Dalam rapat internal Golkar, Ketua Umum Partai, Idrus Marham, menegaskan bahwa spekulasi mengenai pencalonan kembali Jokowi sebaiknya diserahkan pada proses demokratis dan penilaian sejarah. Ia menambahkan, “Kita tidak perlu mengklaim apa‑apa; biarkan rakyat dan sejarah yang menilai kontribusi masing‑masing.”
Beberapa poin penting yang disampaikan oleh Elite Golkar meliputi:
- Penolakan terhadap pernyataan JK yang dianggap dapat menimbulkan ekspektasi politik yang belum tentu terwujud.
- Penekanan pada pentingnya menghormati mekanisme konstitusional serta batas masa jabatan yang telah diatur.

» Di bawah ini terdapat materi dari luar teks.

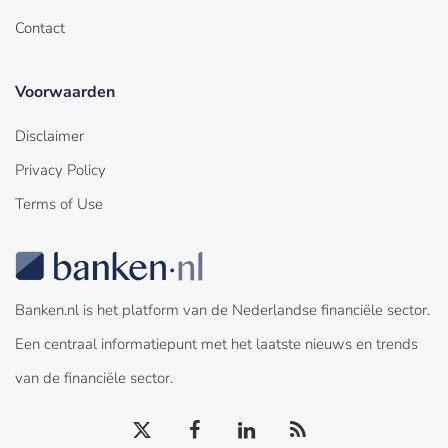
Contact
Voorwaarden
Disclaimer
Privacy Policy
Terms of Use
Banken.nl is het platform van de Nederlandse financiële sector.
Een centraal informatiepunt met het laatste nieuws en trends
van de financiële sector.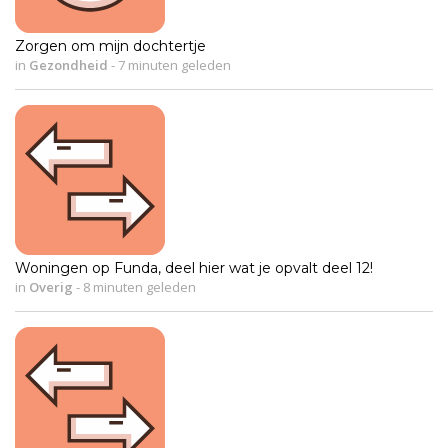
Zorgen om mijn dochtertje
in
Gezondheid
-
7 minuten geleden
Woningen op Funda, deel hier wat je opvalt deel 12!
in
Overig
-
8 minuten geleden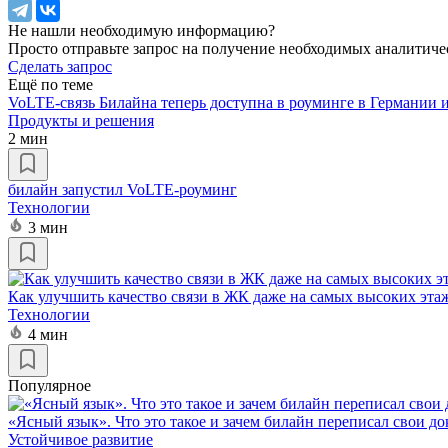
Не нашли необходимую информацию?
Просто отправьте запрос на получение необходимых аналитиче
Сделать запрос
Ещё по теме
VoLTE-связь Билайна теперь доступна в роуминге в Германии 
Продукты и решения
2 мин
билайн запустил VoLTE-роуминг
Технологии
3 мин
Как улучшить качество связи в ЖК даже на самых высоких эта
Технологии
4 мин
Популярное
«Ясный язык». Что это такое и зачем билайн переписал свои д
Устойчивое развитие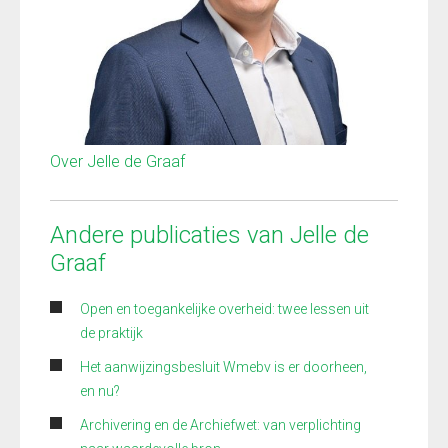
Over Jelle de Graaf
Andere publicaties van Jelle de
Graaf
Open en toegankelijke overheid: twee lessen uit
de praktijk
Het aanwijzingsbesluit Wmebv is er doorheen,
en nu?
Archivering en de Archiefwet: van verplichting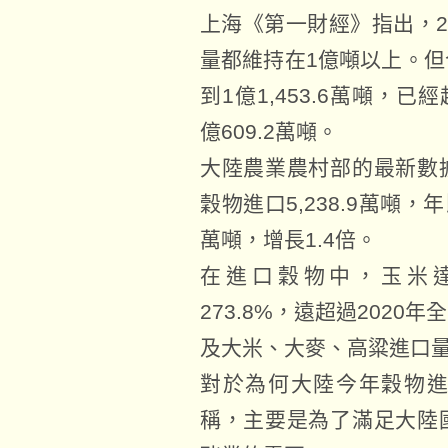
上海《第一財經》指出，2
量都維持在1億噸以上。
到1億1,453.6萬噸，已
億609.2萬噸。
大陸農業農村部的最新數
穀物進口5,238.9萬噸，年
萬噸，增長1.4倍。
在進口穀物中，玉米達
273.8%，遠超過202
及大米、大麥、高粱進口
對於為何大陸今年穀物
稱，主要是為了滿足大陸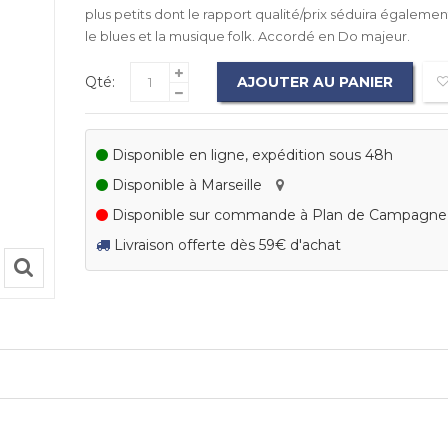
plus petits dont le rapport qualité/prix séduira égaleme
le blues et la musique folk. Accordé en Do majeur.
Qté:
AJOUTER AU PANIER
Disponible en ligne, expédition sous 48h
Disponible à Marseille
Disponible sur commande à Plan de Campagn
Livraison offerte dès 59€ d'achat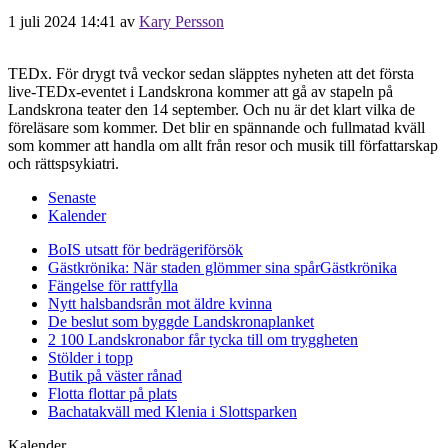
1 juli 2024 14:41
av
Kary Persson
TEDx. För drygt två veckor sedan släpptes nyheten att det första
live-TEDx-eventet i Landskrona kommer att gå av stapeln på
Landskrona teater den 14 september. Och nu är det klart vilka de
föreläsare som kommer. Det blir en spännande och fullmatad kväll
som kommer att handla om allt från resor och musik till författarskap
och rättspsykiatri.
Senaste
Kalender
BoIS utsatt för bedrägeriförsök
Gästkrönika: När staden glömmer sina spår
Gästkrönika
Fängelse för rattfylla
Nytt halsbandsrån mot äldre kvinna
De beslut som byggde Landskrona
planket
2 100 Landskronabor får tycka till om tryggheten
Stölder i topp
Butik på väster rånad
Flotta flottar på plats
Bachatakväll med Klenia i Slottsparken
Kalender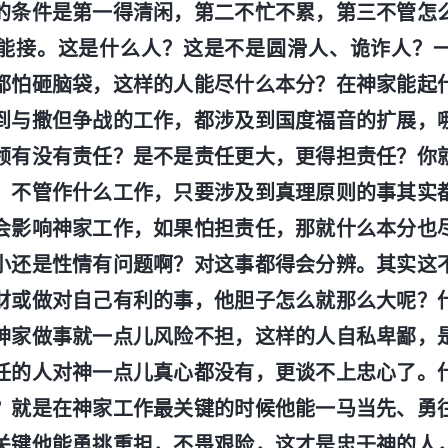
的条件是第一得清闲，第二不忙不累，第三不管怎
能接。这是什么人？这是不是圆滑人、诡诈人？
都怕砸脑袋，这样的人能尽什么本分？在神家能起
到与撒但争战的工作，都涉及到国度福音的扩展，
领有没有责任？是不是责任更大，更得担责任？你
，不管作什么工作，只要涉及到真理原则的事其实
会影响神家工作，如果怕担责任，那就什么本分也
小还是性情有问题啊？对这事都得会分辨。其实这
财或做对自己有利的事，他胆子怎么就那么大呢？
神家做事就一点儿风险不担，这样的人自私卑鄙，
任的人对神一点儿真心都没有，更谈不上忠心了。
？就是在神家工作最关键的时候他能一马当先、勇
关键他能勇挑重担，不畏艰险，这才是忠于神的人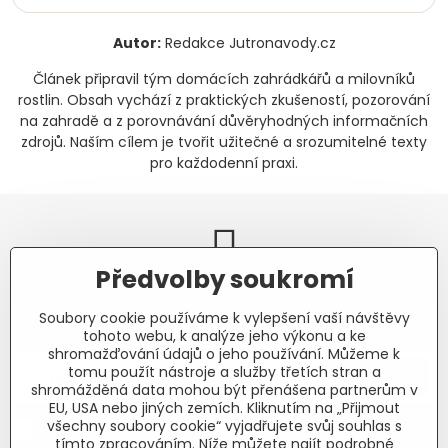
Autor:
Redakce Jutronavody.cz
Článek připravil tým domácích zahrádkářů a milovníků
rostlin. Obsah vychází z praktických zkušeností, pozorování
na zahradě a z porovnávání důvěryhodných informačních
zdrojů. Naším cílem je tvořit užitečné a srozumitelné texty
pro každodenní praxi.
Předvolby soukromí
Newsletter
Soubory cookie používáme k vylepšení vaší návštěvy
Odebírat naše novinky:
tohoto webu, k analýze jeho výkonu a ke
shromažďování údajů o jeho používání. Můžeme k
tomu použít nástroje a služby třetích stran a
Odebírat
shromážděná data mohou být přenášena partnerům v
EU, USA nebo jiných zemích. Kliknutím na „Přijmout
všechny soubory cookie“ vyjadřujete svůj souhlas s
Chci se přihlásit k odběru novinek e-mailem.
tímto zpracováním. Níže můžete najít podrobné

- Ajakan untuk fokus pada agenda partai dalam mendukung kebijakan pemerintah tanpa harus mengaitkan diri dengan calon tertentu.
Reaksi lain muncul dari kalangan politikus dan pengamat. Sebagian menilai bahwa pernyataan JK bersifat pribadi dan tidak mencerminkan posisi resmi Partai Golkar, sementara yang lain menyoroti bahwa komentar tersebut mencerminkan dinamika internal partai menjelang Pilpres 2024.
Secara keseluruhan, Elite Golkar memilih pendekatan yang lebih hati‑hati, mengedepankan prinsip demokrasi, dan menyerukan agar sejarah yang menilai peran tokoh‑tokoh politik, bukan retorika sesaat.